You are viewing a plain text version of this content. The canonical link for it is here.
Posted to common-user@hadoop.apache.org by "steven.z zhuang" <st...@gmail.com> on 2011/04/26 16:33:15 UTC
access hdfs from streaming job
hi, list,
I have this very old, simple question, which I can not figure
out in short time, so I turn to you guys.
OK, in my perl hadoop streaming job, I want to access a file in
HDFS, what I did is as fllows:
1. fork a subprocess and try to dump the file into
local FS file, failed.
perl code: `hadoop fs -get XXX local-dir`;
here by local dir, I tried both full path and
short relative file paths, both not work. and I can be sure the user running
the hadoop has the access to the target dir.
I did get something from the command, but the file
content is just the same exception message as the following item presents.

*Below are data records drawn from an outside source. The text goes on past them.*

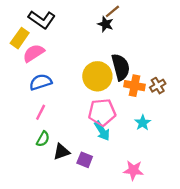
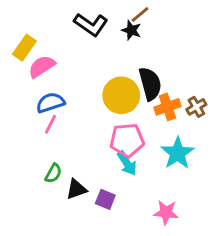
black L-shape: (42, 19) -> (91, 25), moved
orange cross: (135, 86) -> (167, 107), turned -30
pink line: (41, 112) -> (50, 124), moved
cyan star: (143, 123) -> (178, 153), size x1.6

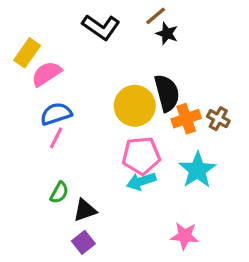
black star: (131, 30) -> (167, 34), moved
brown cross: (196, 107) -> (218, 119), turned -30
cyan arrow: (127, 163) -> (141, 181), turned 105
purple square: (105, 199) -> (83, 242), moved, turned 30

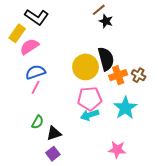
black L-shape: (101, 27) -> (37, 17), moved

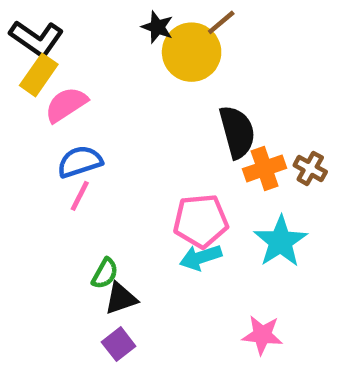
black L-shape: (37, 17) -> (36, 38), moved
black star: (106, 21) -> (157, 27), moved
yellow circle: (86, 67) -> (192, 52), moved
green semicircle: (38, 122) -> (105, 273), moved

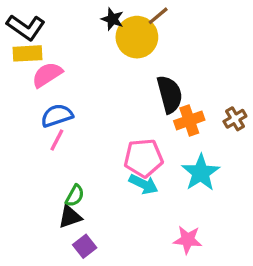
yellow rectangle: (39, 75) -> (27, 53), turned 52
brown cross: (310, 168) -> (235, 119), moved, turned 30
cyan arrow: (201, 257) -> (143, 184), turned -136
black triangle: (121, 298) -> (70, 217), moved

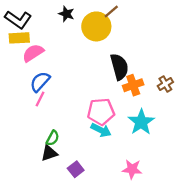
black star: (112, 19) -> (66, 14), moved
blue semicircle: (57, 116) -> (40, 82), turned -30
purple square: (85, 246) -> (76, 169), moved

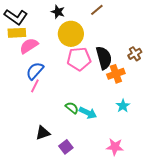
yellow circle: (96, 26) -> (71, 34), moved
brown cross: (165, 84) -> (135, 54), moved
pink pentagon: (101, 112) -> (79, 59), moved
cyan star: (141, 122) -> (123, 106), size x0.6
green semicircle: (53, 138) -> (72, 108), moved, turned -80

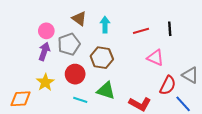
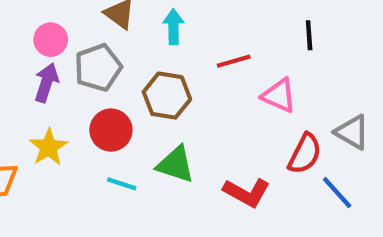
red line: (141, 31) -> (234, 61), moved

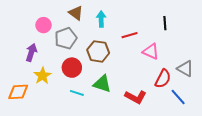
purple arrow: (46, 83) -> (31, 52), moved

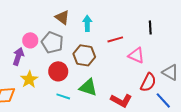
pink circle: (43, 25) -> (30, 40), moved
gray pentagon: (66, 38) -> (52, 42), turned -30

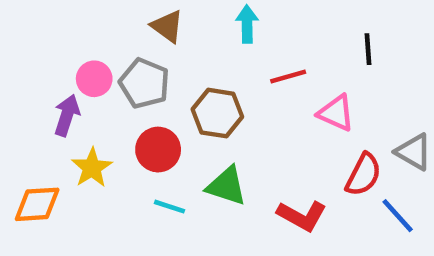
cyan arrow: (87, 23) -> (247, 24), moved

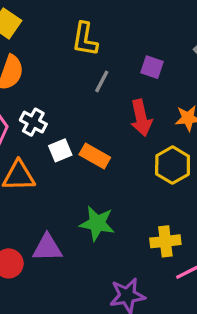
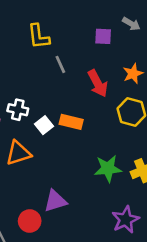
purple square: (152, 67) -> (103, 36), moved
gray line: (102, 81) -> (60, 64), turned -36
green star: (97, 223) -> (108, 169), moved

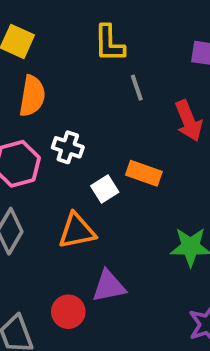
white square: (44, 125) -> (105, 189), moved
orange triangle: (18, 153) -> (77, 231), moved

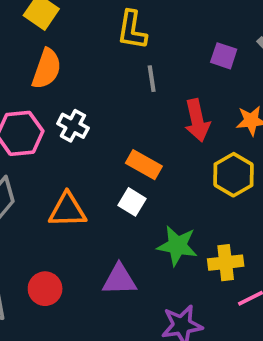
white square: (105, 189) -> (132, 202), moved, turned -36
purple triangle: (109, 286) -> (119, 280), moved

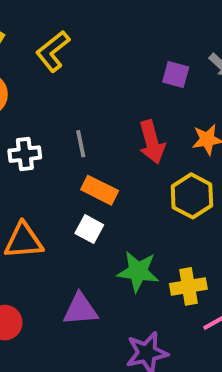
yellow L-shape: (132, 30) -> (53, 51), moved, turned 45
gray line: (152, 79) -> (81, 144), moved
white cross: (73, 126) -> (25, 154), turned -32

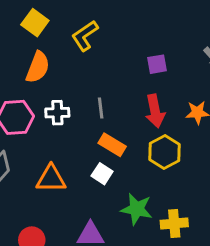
purple square: (176, 74) -> (157, 64), moved, turned -30
yellow hexagon: (192, 196) -> (164, 152), moved

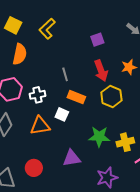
white cross: (57, 113) -> (37, 95), moved
white square: (102, 174) -> (62, 114), moved

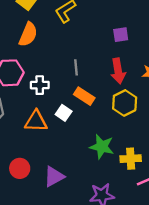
purple triangle: (72, 158) -> (54, 177), moved, turned -30

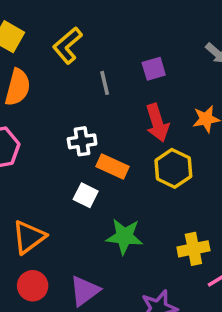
gray line: (76, 67) -> (105, 83), moved
white cross: (40, 85) -> (82, 141), moved
orange triangle: (36, 121) -> (29, 237), moved, turned -30
green star: (102, 147) -> (124, 236), moved

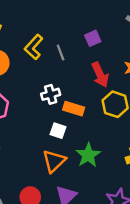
yellow L-shape: (68, 45) -> (34, 47), moved
green star: (124, 236) -> (88, 155), turned -30
orange triangle: (29, 237) -> (54, 161), moved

2. try to open a pipe to the following command, failed:
perl code : open(FH, "hadoop fs
-cat XXX | ") .....
what is weird is that I can read from the pipe, and
the content is something like the following:
*
*
* Exception in thread "main"
java.lang.NoClassDefFoundError:
"-Dhadoop/tasklog/taskid=attempt_201104251856_0216_m_000001_0 *
* Caused by: java.lang.ClassNotFoundException:
"-Dhadoop.tasklog.taskid=attempt_201104251856_0216_m_000001_0 *
*at java.net.URLClassLoader$1.run(URLClassLoader.java:202) *
*at java.security.AccessController.doPrivileged(Native Method) *
*at java.net.URLClassLoader.findClass(URLClassLoader.java:190) *
*at java.lang.ClassLoader.loadClass(ClassLoader.java:307) *
*at sun.misc.Launcher$AppClassLoader.loadClass(Launcher.java:301) *
*at java.lang.ClassLoader.loadClass(ClassLoader.java:248) *
*Could not find the main class:
"-Dhadoop.tasklog.taskid=attempt_201104251856_0216_m_000001_0. ....*
*
*
seems to me it's some path problem, but I don't know
what caused the problem.
anyone know how to fix this please help, thanks!
--
Steven
Re: access hdfs from streaming job
Posted by "steven.z zhuang" <st...@gmail.com>.

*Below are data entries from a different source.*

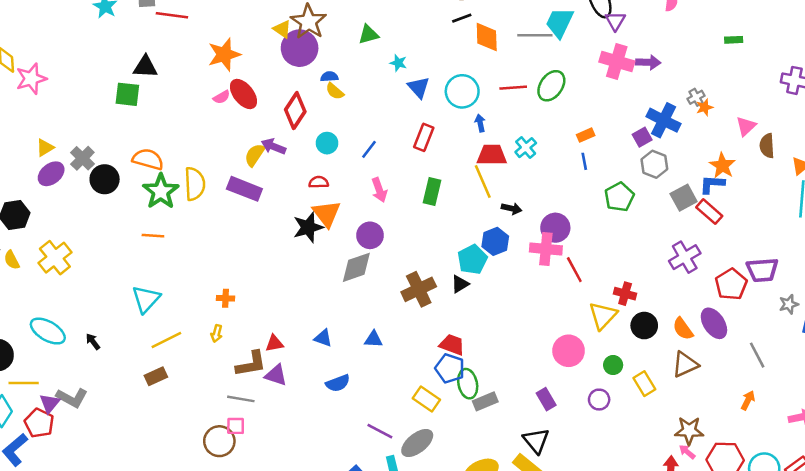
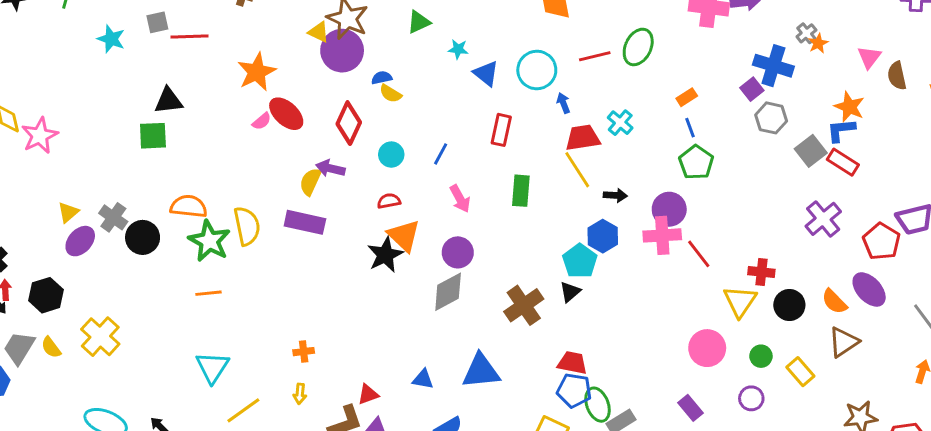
green pentagon: (619, 197) -> (696, 162), moved
blue triangle: (373, 339) -> (481, 371), size x1.8

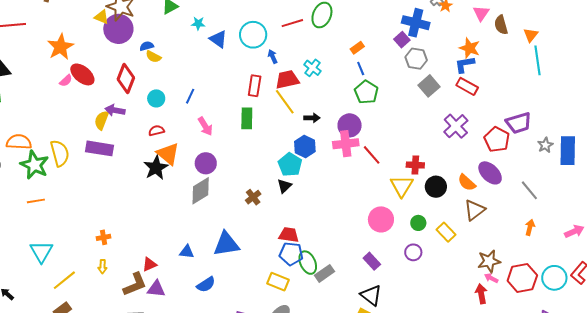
red rectangle: (501, 130) -> (255, 86), moved
gray square: (811, 151) -> (429, 86), moved
brown cross: (524, 305) -> (253, 197), size x0.6

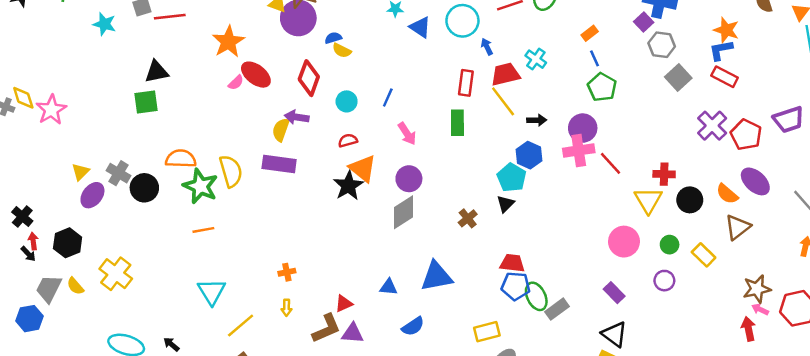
red pentagon: (497, 139) -> (746, 135), moved
yellow rectangle: (278, 282) -> (487, 332), moved, turned -35

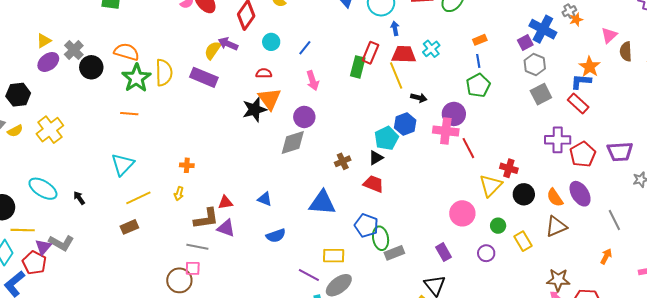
green rectangle: (457, 123) -> (358, 67), moved
purple cross: (712, 126) -> (558, 140), turned 30
red trapezoid: (512, 263) -> (373, 184), moved
blue triangle: (436, 276) -> (322, 203), moved
yellow semicircle: (75, 286) -> (15, 131), turned -91

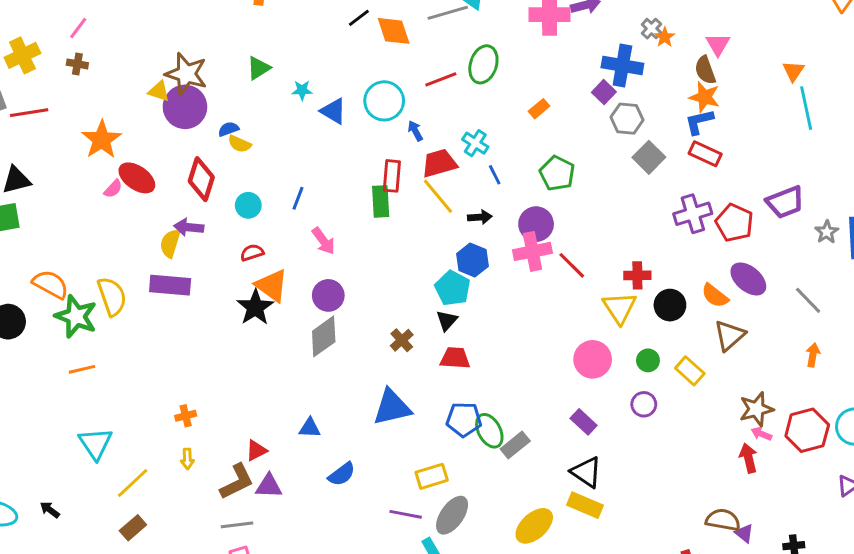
brown semicircle: (626, 51) -> (705, 70), moved
orange semicircle: (127, 52) -> (51, 284), turned 30
blue line: (478, 61) -> (495, 175), moved

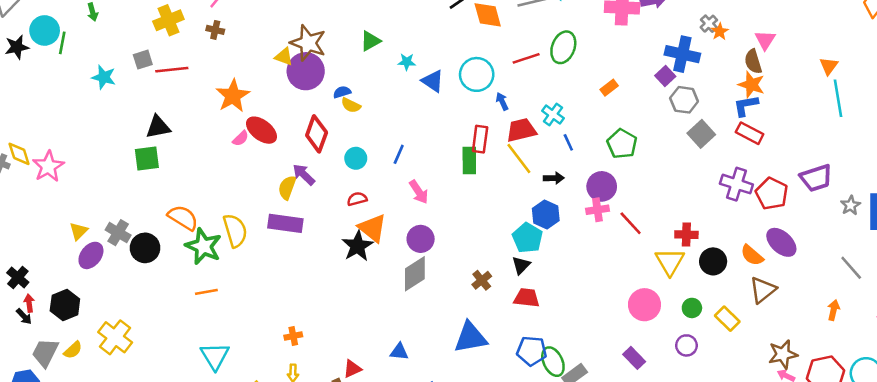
purple cross: (693, 214) -> (736, 184), turned 32
purple arrow: (189, 227) -> (304, 175), turned 35
pink cross: (532, 251) -> (597, 210), size x0.7
gray line: (808, 300) -> (851, 268), moved

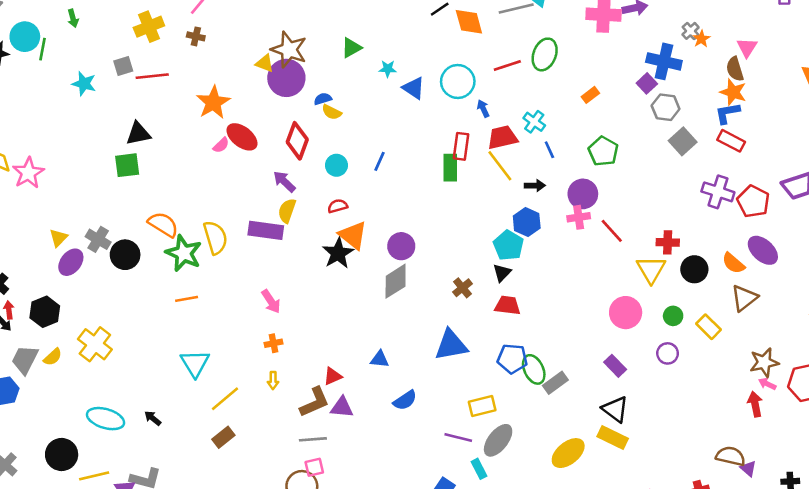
yellow semicircle: (287, 188) -> (287, 211), moved
pink arrow: (419, 192) -> (271, 301), moved

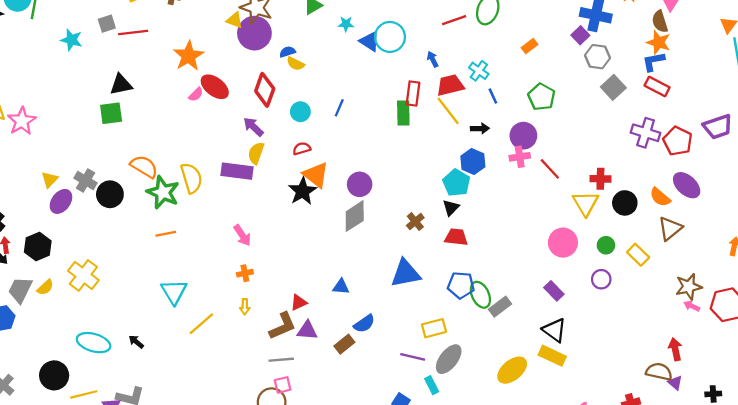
cyan circle: (458, 81) -> (390, 37), moved
red arrow: (755, 404) -> (675, 349), moved
brown rectangle: (223, 437) -> (344, 344), moved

OK, I will try to answer this question myself.
this is caused by the env variable HADOOP_CLIENT_OPTS being double quoted
in mapred/org/apache/hadoop/mapred/TaskRunner.java
which in turn will make the command line in streaming job like this:
nohup /dist/JAVA_HOME/bin/java -Dproc_fs -Xmx4000m
*"-Dhadoop.tasklog.taskid=attempt_201104251856_0303_m_000001_0
-Dhadoop.tasklog.iscleanup=false
-Dhadoop.tasklog.totalLogFileSize=0"*-Dhadoop.log.dir=/blah/logs
the HADOOP_CLIENT_OPTS here is doubled quoted, which makes java take it not
as a set of options.
Anyone know why this variable "*HADOOP_CLIENT_OPTS *" is specially treated
than other variables?
anyway, seems it's just a trouble-making idea.
anyone know how to fix this?
2011/4/26 steven.z zhuang <st...@gmail.com>
> hi, list,
> I have this very old, simple question, which I can not figure
> out in short time, so I turn to you guys.
> OK, in my perl hadoop streaming job, I want to access a file in
> HDFS, what I did is as fllows:
> 1. fork a subprocess and try to dump the file into
> local FS file, failed.
> perl code: `hadoop fs -get XXX local-dir`;
> here by local dir, I tried both full path and
> short relative file paths, both not work. and I can be sure the user running
> the hadoop has the access to the target dir.
>
> I did get something from the command, but the
> file content is just the same exception message as the following item
> presents.
>
> 2. try to open a pipe to the following command,
> failed:
> perl code : open(FH, "hadoop fs
> -cat XXX | ") .....
>
> what is weird is that I can read from the pipe, and
> the content is something like the following:
> *
> *
> * Exception in thread "main"
> java.lang.NoClassDefFoundError:
> "-Dhadoop/tasklog/taskid=attempt_201104251856_0216_m_000001_0 *
> * Caused by: java.lang.ClassNotFoundException:
> "-Dhadoop.tasklog.taskid=attempt_201104251856_0216_m_000001_0 *
> *at java.net.URLClassLoader$1.run(URLClassLoader.java:202) *
> *at java.security.AccessController.doPrivileged(Native Method) *
> *at java.net.URLClassLoader.findClass(URLClassLoader.java:190) *
> *at java.lang.ClassLoader.loadClass(ClassLoader.java:307) *
> *at sun.misc.Launcher$AppClassLoader.loadClass(Launcher.java:301) *
> *at java.lang.ClassLoader.loadClass(ClassLoader.java:248) *
> *Could not find the main class:
> "-Dhadoop.tasklog.taskid=attempt_201104251856_0216_m_000001_0. ....*
> *
> *
> seems to me it's some path problem, but I don't
> know what caused the problem.
>
> anyone know how to fix this please help, thanks!
>
> --
> Steven
>
>